VASTO. «Da tre settimane a questa parte, tranne la rimozione di alcune parti di piante cadute successivamente alle abbondanti piogge e al forte vento delle settimane scorse, e una pulizia sommaria dell’area, al parco “Roberto Suriani” di Vasto Marina non è cambiato assolutamente nulla».
E’ lapidario Nicola Smargiassi, uno dei dirigenti della Scuola di Formazione Politica FO&PA (FOrmazione e PArtecipazione) che ai primi di marzo era intervenuto in merito alla condizione di inesufruibilità del parco situato al centro della località rivierasca.
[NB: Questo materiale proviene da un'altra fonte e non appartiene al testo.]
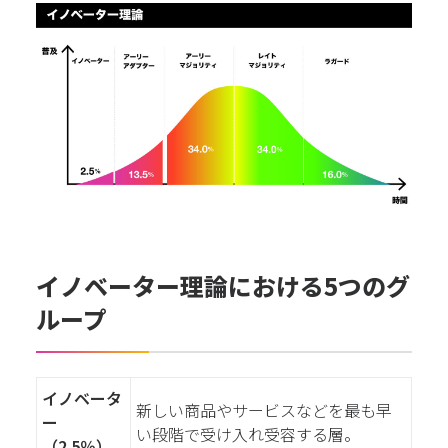
イノベーター理論における5つのグ
ループ
イノベータ
新しい商品やサービスなどを最も早
ー
い段階で受け入れ受容する層。
（2.5％）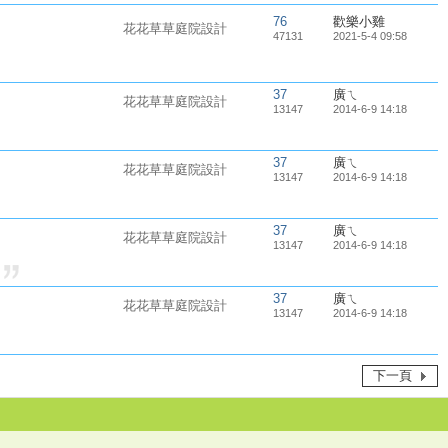
76
歡樂小雞
花花草草庭院設計
47131
2021-5-4 09:58
37
廣ㄟ
花花草草庭院設計
13147
2014-6-9 14:18
37
廣ㄟ
花花草草庭院設計
13147
2014-6-9 14:18
37
廣ㄟ
花花草草庭院設計
13147
2014-6-9 14:18
擊
37
廣ㄟ
花花草草庭院設計
13147
2014-6-9 14:18
下一頁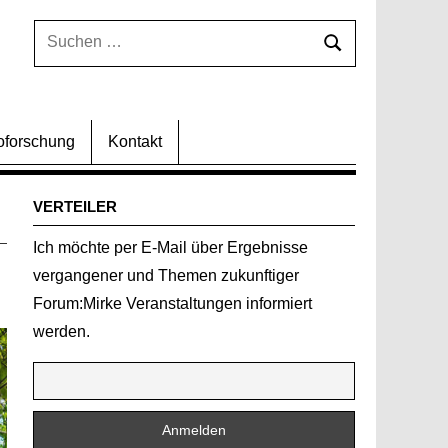
Suchen
Suchen
nach:
oforschung
Kontakt
VERTEILER
Ich möchte per E-Mail über Ergebnisse
vergangener und Themen zukunftiger
Forum:Mirke Veranstaltungen informiert
werden.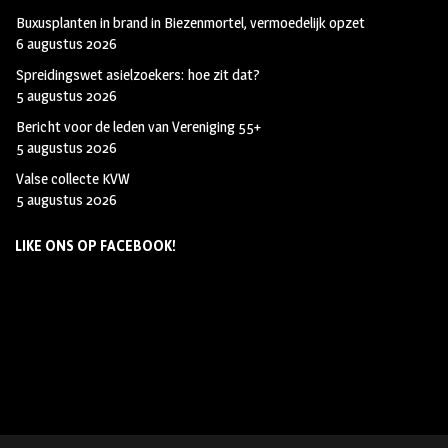
Buxusplanten in brand in Biezenmortel, vermoedelijk opzet
6 augustus 2026
Spreidingswet asielzoekers: hoe zit dat?
5 augustus 2026
Bericht voor de leden van Vereniging 55+
5 augustus 2026
Valse collecte KVW
5 augustus 2026
LIKE ONS OP FACEBOOK!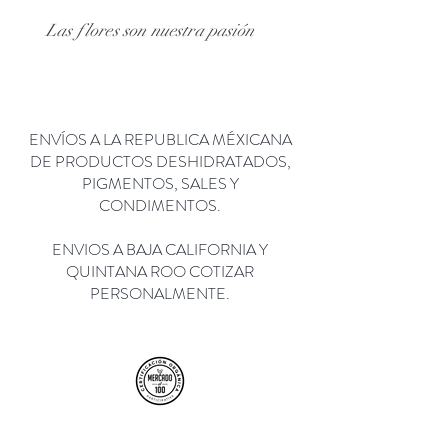
Las flores son nuestra
pasión
ENVÍOS A LA REPUBLICA MÉXICANA
DE PRODUCTOS DESHIDRATADOS,
PIGMENTOS, SALES Y
CONDIMENTOS.
ENVIOS A BAJA CALIFORNIA Y
QUINTANA ROO COTIZAR
PERSONALMENTE.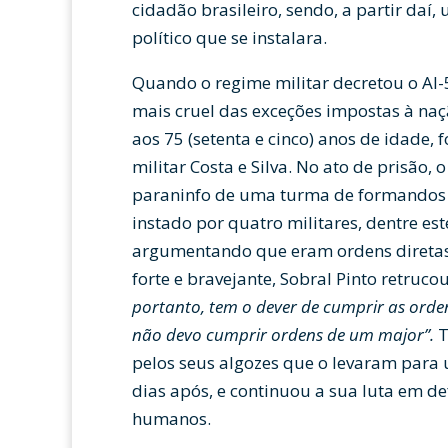
cidadão brasileiro, sendo, a partir daí
político que se instalara.
Quando o regime militar decretou o AI
mais cruel das exceções impostas à naçã
aos 75 (setenta e cinco) anos de idade, 
militar Costa e Silva. No ato de prisão, 
paraninfo de uma turma de formandos d
instado por quatro militares, dentre es
argumentando que eram ordens diretas 
forte e bravejante, Sobral Pinto retruco
portanto, tem o dever de cumprir as orde
não devo cumprir ordens de um major”.
T
pelos seus algozes que o levaram para 
dias após, e continuou a sua luta em de
humanos.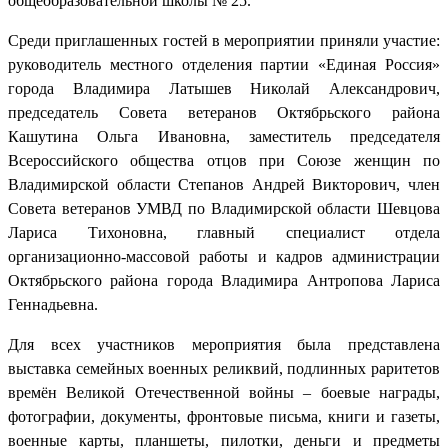
общеобразовательной школы № 25.
Среди приглашенных гостей в мероприятии приняли участие:
руководитель местного отделения партии «Единая Россия»
города Владимира Латышев Николай Александрович,
председатель Совета ветеранов Октябрьского района
Кашутина Ольга Ивановна, заместитель председателя
Всероссийского общества отцов при Союзе женщин по
Владимирской области Степанов Андрей Викторович, член
Совета ветеранов УМВД по Владимирской области Шевцова
Лариса Тихоновна, главный специалист отдела
организационно-массовой работы и кадров администрации
Октябрьского района города Владимира Антропова Лариса
Геннадьевна.
Для всех участников мероприятия была представлена
выставка семейных военных реликвий, подлинных раритетов
времён Великой Отечественной войны – боевые награды,
фотографии, документы, фронтовые письма, книги и газеты,
военные карты, планшеты, пилотки, деньги и предметы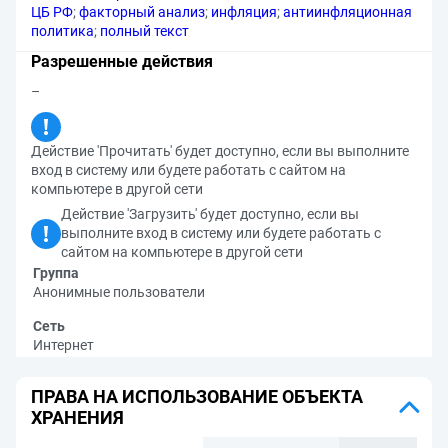
ЦБ РФ
;
факторный анализ
;
инфляция
;
антиинфляционная
политика
;
полный текст
Разрешенные действия
–
Действие 'Прочитать' будет доступно, если вы выполните
вход в систему или будете работать с сайтом на
компьютере в другой сети
Действие 'Загрузить' будет доступно, если вы
выполните вход в систему или будете работать с
сайтом на компьютере в другой сети
Группа
Анонимные пользователи
Сеть
Интернет
ПРАВА НА ИСПОЛЬЗОВАНИЕ ОБЪЕКТА
ХРАНЕНИЯ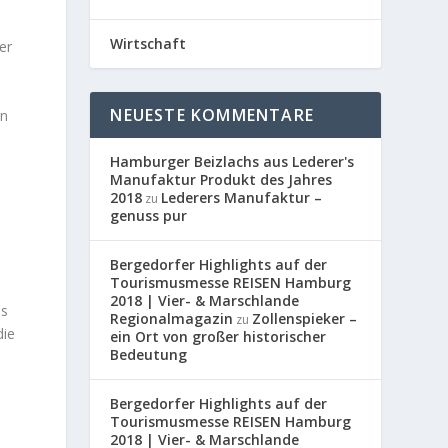
Wirtschaft
er
NEUESTE KOMMENTARE
en
Hamburger Beizlachs aus Lederer's
Manufaktur Produkt des Jahres
2018
Lederers Manufaktur –
zu
genuss pur
Bergedorfer Highlights auf der
Tourismusmesse REISEN Hamburg
2018 | Vier- & Marschlande
as
Regionalmagazin
Zollenspieker –
zu
die
ein Ort von großer historischer
Bedeutung
Bergedorfer Highlights auf der
Tourismusmesse REISEN Hamburg
2018 | Vier- & Marschlande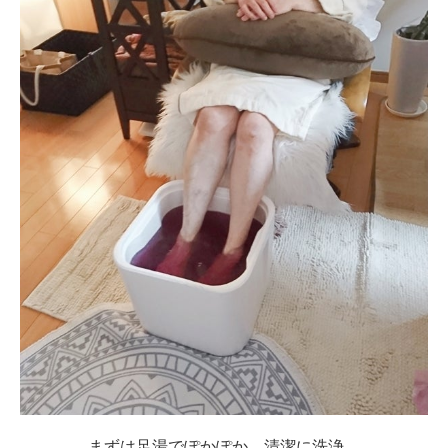
まずは足湯でぽかぽか、清潔に洗浄。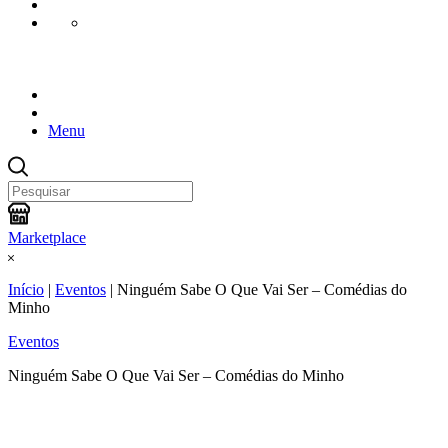
Menu
Marketplace
Início
|
Eventos
|
Ninguém Sabe O Que Vai Ser – Comédias do
Minho
Eventos
Ninguém Sabe O Que Vai Ser – Comédias do Minho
«Sabato io ed i miei amici della scuola abbiamo effettuato un sopralluogo per verificare se l’Amministrazione comunale, in vista dell’arrivo della bella stagione ed in prossimità delle festività pasquali avesse provveduto alla messa in sicurezza dell’area di gioco e ripristinato le necessarie condizioni di sicurezza. Abbiamo dovuto tristemente constatare che è stato fatto ben poco e che l’accesso all’area non è neanche interdetto, in quanto non solo non è opportunamente recintata per impedirne l’ingresso, ma le transenne presenti sono facilmente removibili, facendo si che tanti ragazzini vogliosi di giocare utilizzino i giochi e l’area poco sicuri. Molti genitori d’accordo con i nostri rilievi e vogliosi di poter tornare ad utilizzare assieme ai propri figli la struttura, in piena sicurezza ed efficienza, ci hanno esortato ad effettuare una petizione popolare da sottoporre agli amministratori comunali per sensibilizzarli e far si che gli stessi accelerino tutte le procedure necessarie per poter addivenire tempestivamente alla sistemazione del parco e all’utilizzo in piena sicurezza dello stesso».
Da subito è stato raccolto l’invito e in molti hanno già sottoscritto tale richiesta.
«Continueremo nei prossimi giorni a raccogliere adesioni», spiega Smargiassi, «e appena dopo le festività pasquali organizzeremo un evento pubblico per continuare la raccolta di firme in prossimità del parco “Roberto Suriani” e invieremo la petizione al Comune».